Sheriffs have shut down operators, too. Mike Robertson, the ALE's director, said his agents have chased illegal operators who have set up machines in private homes, nail salons, even delivery trucks that hop the South Carolina border. "They are a pain," he said. Despite such high-profile arrests as former state Transportation Secretary Garland Garrett Jr., the industry resisted efforts to shut it down. Bans passed the Senate nearly every year, only to die in the House when Speaker Jim Black refused to go along.

Poker Room Online

Black said the industry and the 3,500 jobs it created shouldn't be shut down over a few bad apples. Black, a Mecklenburg County Democrat, has been a leading recipient of campaign money from the video poker industry. He changed his position on a ban last month, after hearings by the state elections board prompted a state criminal investigation into those contributions. Though board members did not accuse Black of wrongdoing, they saw evidence that some contributions to his campaign were by someone in the industry other than the named donor, and of thousands of dollars in illegal cash contributions going to the industry's state political action committee.

Poker Room

State law limits cash donations to no more than $100 because they are hard to trace. Board members expressed disbelief when a woman on disability, making $1,105 a month, testified that she gave Black a $1,000 contribution. She regularly played video poker in a Richmond County convenience store. Black steered some of the video poker-related contributions to Rep. Michael Decker, whose switch to the Democratic Party in 2003 helped Black hold on to the speaker's post. Black said the hearings, and the related investigations into the industry, did not influence his support for a phaseout.

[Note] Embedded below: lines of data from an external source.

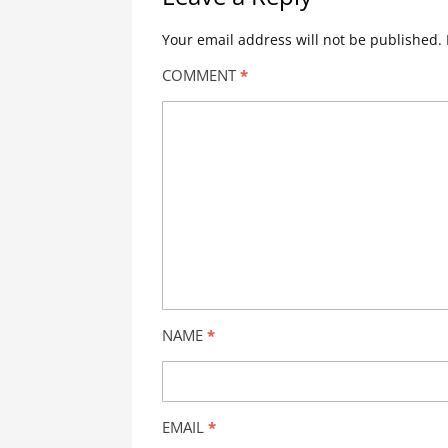
Your email address will not be published.
COMMENT
*
NAME
*
EMAIL
*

He said the new state lottery gives some of those in the video poker business a new source of opportunity. The phaseout is a compromise for video poker operators and law enforcement. Legal operators say the phaseout is an overreaction to the illegal doings of a few, but at least it gives them time to cut their losses. Robertson and other law enforcement officials say they would like the ban to start immediately. Robertson predicts the next year will prove to be a bustling time for his agents, as illegal operators try to milk money from their machines before removing them.

Poker

They will have to remove a third of them by Oct. 1, another third by March 1, 2007, and the rest by July 1, 2007. Richard Frye, who operates a video poker business in Moore County, says the machines will be back when the public gets bored with the lottery. "It reaches its maximum income, and then they have to introduce something new to help the lottery along," said Frye, who sits on the industry's state association. "And it's going to be video poker."